I am seeing a problem with the solution given in this book. How did the height of the box have nothing to do with the incline of the ramp? Intuitively it would seem the higher the incline the higher the box would go. Especially since there is no friction to be accounted for. I thought about it further and realized that if I were to consider solely the vertical component of the initial velocity (i.e.$10\sin (37^\circ)$) then the kinematic equations would give us $$h = \frac{(10\sin(37^\circ))^2}{2(9.81)} \approx 1.85.$$ Which is quite different than what the book gives. So what is bridging the gap? I in fact agree with their application of the conservation of mechanical energy but I am not intuitively convinced.

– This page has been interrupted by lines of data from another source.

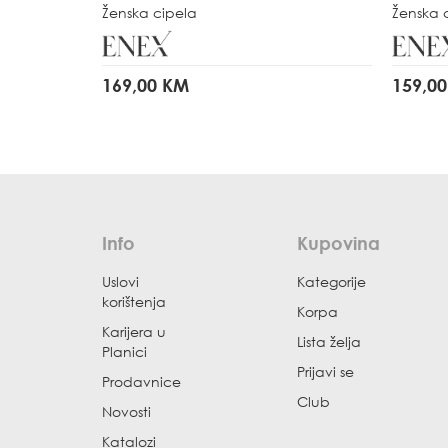
Ženska cipela
Ženska 
169,00 KM
159,0
Info
Kupovina
Uslovi
Kategorije
korištenja
Korpa
Karijera u
Lista želja
Planici
Prijavi se
Prodavnice
Club
Novosti
Katalozi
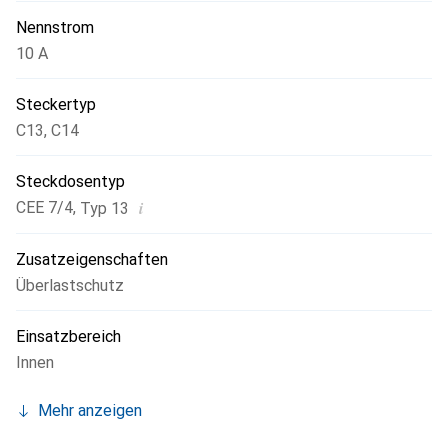
Identifikation in einem Kabelmanagement-System.
Nennstrom
10 A
Steckertyp
C13
,
C14
Steckdosentyp
i
CEE 7/4
,
Typ 13
Zusatzeigenschaften
Überlastschutz
Einsatzbereich
Innen
Mehr anzeigen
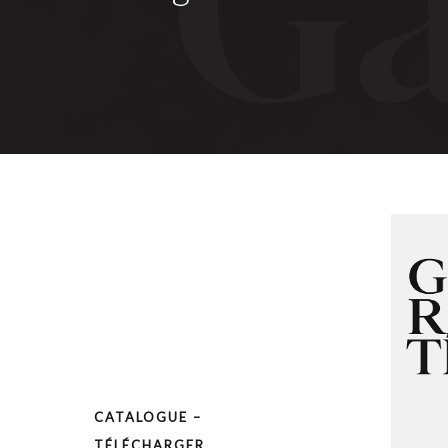
CATALOGUE –
TÉLÉCHARGER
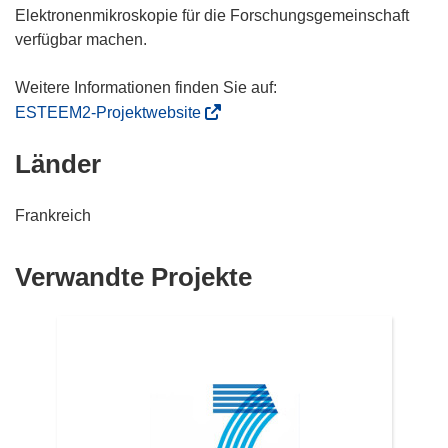
Elektronenmikroskopie für die Forschungsgemeinschaft
verfügbar machen.
(
ESTEEM2-Projektwebsite
ö
Länder
f
f
n
Frankreich
e
t
Verwandte Projekte
i
n
n
e
u
e
m
F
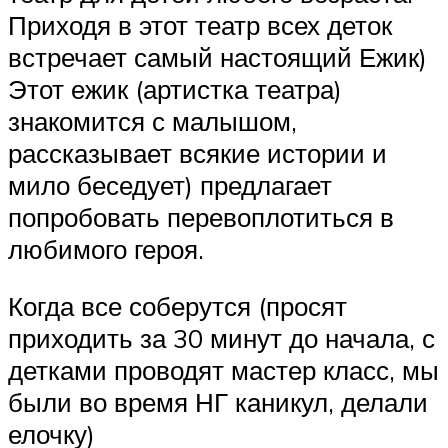
Приходя в этот театр всех деток
встречает самый настоящий Ежик)
Этот ежик (артистка театра)
знакомится с малышом,
рассказывает всякие истории и
мило беседует) предлагает
попробовать перевоплотиться в
любимого героя.
Когда все соберутся (просят
приходить за 30 минут до начала, с
детками проводят мастер класс, мы
были во время НГ каникул, делали
елочку)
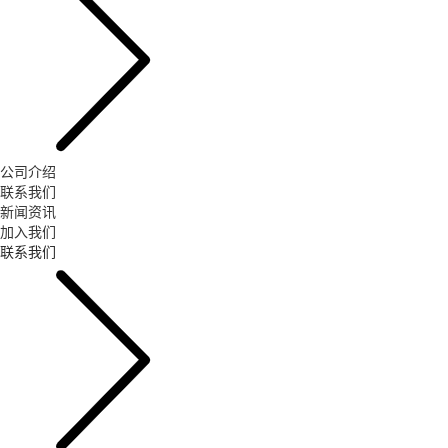
公司介绍
联系我们
新闻资讯
加入我们
联系我们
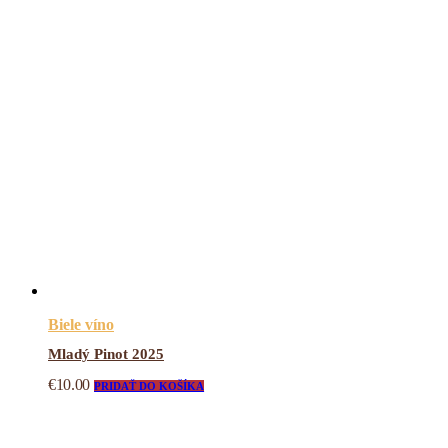
Biele víno
Mladý Pinot 2025
€
10.00
PRIDAŤ DO KOŠÍKA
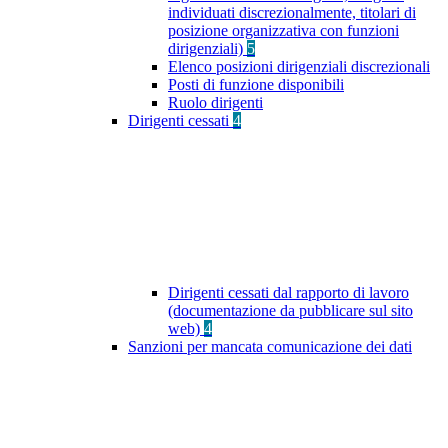
individuati discrezionalmente, titolari di
posizione organizzativa con funzioni
dirigenziali)
5
Elenco posizioni dirigenziali discrezionali
Posti di funzione disponibili
Ruolo dirigenti
Dirigenti cessati
4
Dirigenti cessati dal rapporto di lavoro
(documentazione da pubblicare sul sito
web)
4
Sanzioni per mancata comunicazione dei dati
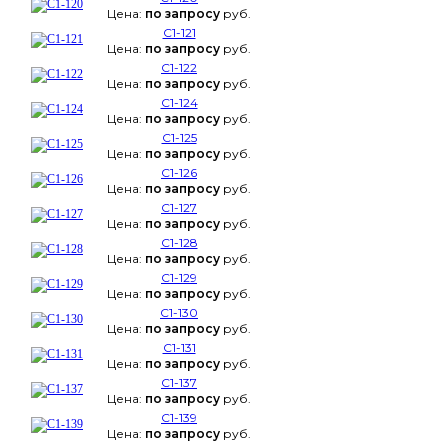
Цена:
по запросу
руб.
С1-121
Цена:
по запросу
руб.
С1-122
Цена:
по запросу
руб.
С1-124
Цена:
по запросу
руб.
С1-125
Цена:
по запросу
руб.
С1-126
Цена:
по запросу
руб.
С1-127
Цена:
по запросу
руб.
С1-128
Цена:
по запросу
руб.
С1-129
Цена:
по запросу
руб.
С1-130
Цена:
по запросу
руб.
С1-131
Цена:
по запросу
руб.
С1-137
Цена:
по запросу
руб.
С1-139
Цена:
по запросу
руб.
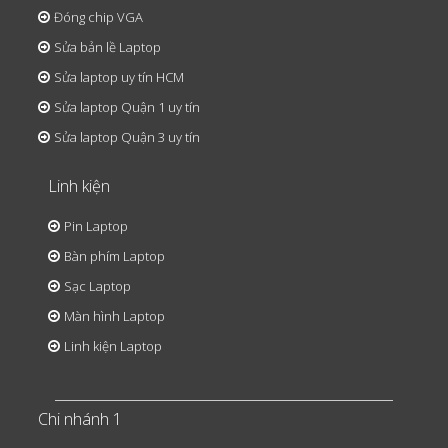
Đóng chip VGA
Sửa bản lề Laptop
Sửa laptop uy tín HCM
Sửa laptop Quận 1 uy tín
Sửa laptop Quận 3 uy tín
Linh kiện
Pin Laptop
Bàn phím Laptop
Sạc Laptop
Màn hình Laptop
Linh kiện Laptop
Chi nhánh 1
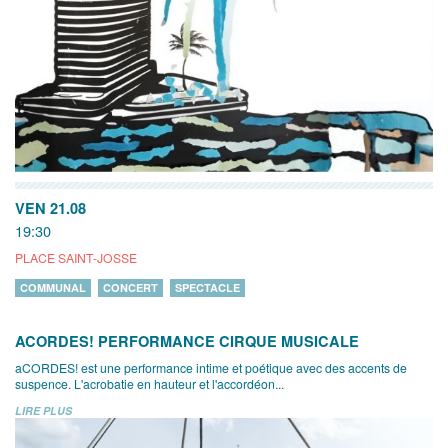
VEN 21.08
19:30
PLACE SAINT-JOSSE
COMMUNAL
CONCERT
SPECTACLE
ACORDES! PERFORMANCE CIRQUE MUSICALE
aCORDES! est une performance intime et poétique avec des accents de
suspence. L'acrobatie en hauteur et l'accordéon...
LIRE PLUS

Any clarification would be appreciated.
EDIT: For anyone interested… this is how I personally convinced myself that the angle $\theta$ did not matter. First I notice that the height of the box can be exprerssed as $$h=|d|\sin \theta$$ where $d$ is the distance traveled by the box along the ramps incline. But by newtons second law one can see that the boxs' acceleration along the ramp is $$a_x = g\sin \theta.$$ But by the kinematic equations we see that $$v_f^2=v_0^2+2a_xd \Longrightarrow |d|=\frac{v_0^2}{2a_x}=\frac{v_0^2}{2(g\sin \theta)}.$$ Plugging this into our equation for $h$… $$h=|d|\sin \theta = \left(\frac{v_0^2}{2(g\sin \theta)} \right)\sin \theta =\frac{v_0^2}{2g}$$ hence rendering the incline angle superfluous.
I greatly appreciate everyones help.
Best Answer
The fact that the incline is frictionless allows us to use the conservation of energy approach, which is telling us that 'based on this amount of initial kinetic energy, the box will go this high'.
Take the instance where the 'incline' is $90^\circ$. The box is going straight upwards with initial velocity 10m/s. How high does it go? We can use kinematic equation $v_f^2-v_i^2 = 2ad$ where $v_f=0$ to find that $d=\frac{v_i^2}{2g}=5m$ just like it shows in the first part of the solution.
So what changes with the angle? The distance travelled along the incline depends on the angle. So again with the purely vertical approach, we find the height is 5m, and the distance traveled along the incline is the same 5m. But then take the incline at $10^\circ$. The box reaches 5m of height still, but has traveled along the incline a whopping 29m!